The complete removal of co-extracted humic
acids is needed. Humic acids were shown to
interfere with DNA hybridization, restriction
enzyme digestions and PCR amplification. The
amount of humic substances strongly depends
on the soil type.
DNA extracted using commercial kits is often
suitable for use in PCR amplifications without
additional purification steps, except when
applied to sandy soils. A range of methods has
been used to remove co-extracted substances,
e.g. silica-based or ion exchange resins.

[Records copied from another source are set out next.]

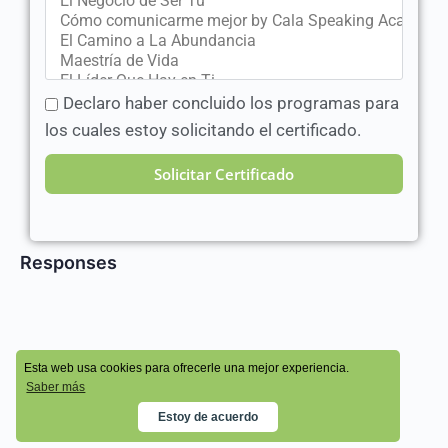
Declaro haber concluido los programas para
los cuales estoy solicitando el certificado.
Solicitar Certificado
Responses
© 2026 - Cala Academy
Esta web usa cookies para ofrecerle una mejor experiencia.
Saber más
Estoy de acuerdo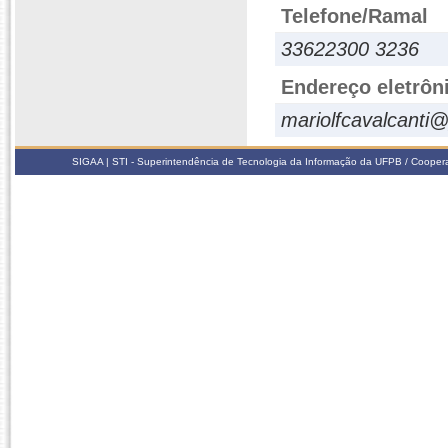
Telefone/Ramal
33622300 3236
Endereço eletrôn
mariolfcavalcanti
SIGAA | STI - Superintendência de Tecnologia da Informação da UFPB / Coope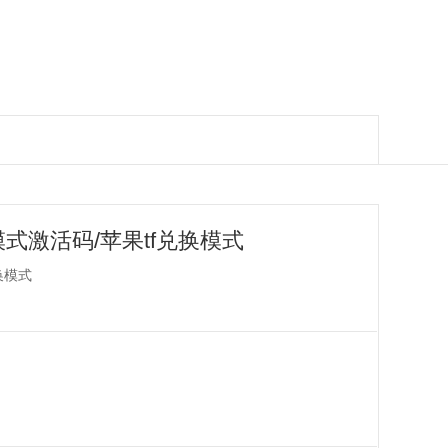
式激活码/苹果tf兑换模式
换模式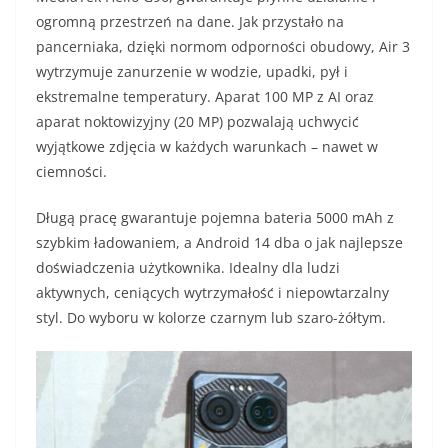
ogromną przestrzeń na dane. Jak przystało na
pancerniaka, dzięki normom odporności obudowy, Air 3
wytrzymuje zanurzenie w wodzie, upadki, pył i
ekstremalne temperatury. Aparat 100 MP z AI oraz
aparat noktowizyjny (20 MP) pozwalają uchwycić
wyjątkowe zdjęcia w każdych warunkach – nawet w
ciemności.
Długą pracę gwarantuje pojemna bateria 5000 mAh z
szybkim ładowaniem, a Android 14 dba o jak najlepsze
doświadczenia użytkownika. Idealny dla ludzi
aktywnych, ceniących wytrzymałość i niepowtarzalny
styl. Do wyboru w kolorze czarnym lub szaro-żółtym.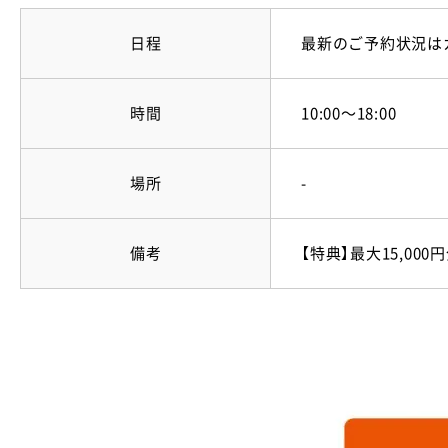
日程
最新のご予約状況は
時間
10:00～18:00
場所
-
備考
【特典】最大15,00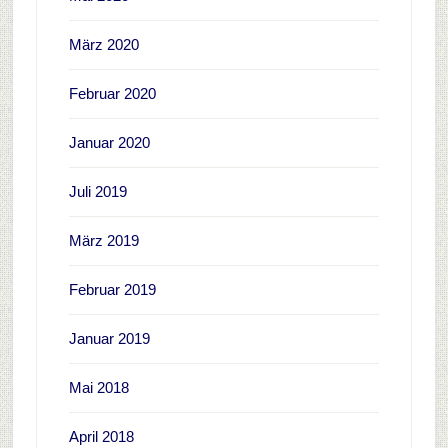
März 2020
Februar 2020
Januar 2020
Juli 2019
März 2019
Februar 2019
Januar 2019
Mai 2018
April 2018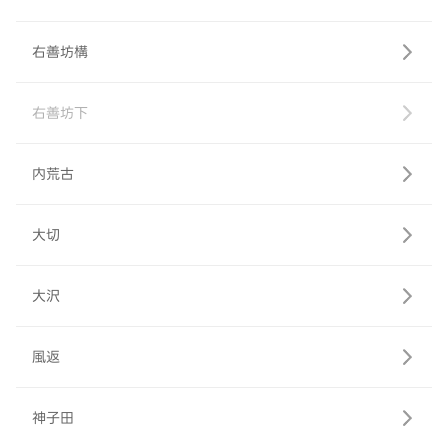
右善坊構
右善坊下
内荒古
大切
大沢
風返
神子田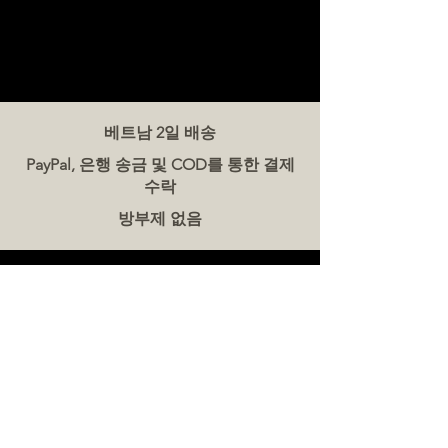
베트남 2일 배송
PayPal, 은행 송금 및 COD를 통한 결제
수락
방부제 없음
문의하기
더미트(The Meat Co.) 베트남
전화:
086 5777 060
메시지:
이메일:
hello@meat-co.net
근무 시간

Immunochemical isolation of DNA from
metabolically active cells
Uptake of [3H]thymidine has routinely been
used for measuring the in situ growth of
bacteria in different environments.
Bromodeoxyuridine (BrdU) is structurally similar
to thymidine, and since it can be incorporated
into newly synthesized DNA it is widely used in
medical research.
Recently, researchers have shown the potential
use of BrdU to detect metabolically active
bacteria in microbial communities from lake
water, bacterioplankton or in soil. The
procedure consists of four steps:
(i) incubation of environmental bacteria (soil or
microbial fraction) with BrdU;
(ii) extraction of DNA directly from the
environmental sample or the microbial fraction;
(iii) immunocapture of DNA containing
incorporated BrdU by using magnetic beads
covered with anti-BrdU antibody;
(iv) immunoprecipitation.
The BrdU method was used to study soil
bacterial communities responding to
environmental stimuli such as the addition of
glucose. Soils with or without glucose
amendment were mixed with BrdU and
incubated at room temperature.
A potential limitation of the BrdU method might
be the proportion of bacteria that are capable of
incorporating BrdU.
The majority of bacteria are thought to take up
and incorporate [3H] thymidine into DNA, but
this has not been fully investigated for its
analogue BrdU.
RNA extraction from environmental matrices
Methods for RNA extraction have been less
frequently used and are less well known. Due to
the short half-life of bacterial messenger RNA as
well as the high abundance and persistence of
RNases, an unbiased recovery of total RNA is
difficult. Considerable effort is required to
ensure the absence of RNases.
Different protocols aimed at the simultaneous
extraction of RNA and DNA have recently been
published. As with DNA extractions, important
criteria for the quality and suitability of RNA
extraction protocols are the yield, the integrity,
and the purity of the RNA.
Co-extracted humic substances and DNA have
been reported to affect RNA hybridization
results with oligonucleotide probes. Probe
hybridization decreased as the concentration of
DNA or humic substances increased.
Humic substances and/or high concentrations of
co-extracted DNA were shown to result in
membrane saturation and consequently
reduced amounts of bound RNA. Even the
presence of low concentrations of DNA seemed
to cause a reduced accessibility of the rRNA
target.
Another major concern is that some DNase
preparations might contain residual RNase
activity and cause partial degradation of rRNA
molecules. rRNA is intact when distinct bands of
the small and large subunit RNA can be seen
after electrophoresis.
Agarose gel electrophoresis of nucleic acids recovered from bulk
soil. Comparison of a classical extraction method and
commercial kits for extraction and purification of soil DNA.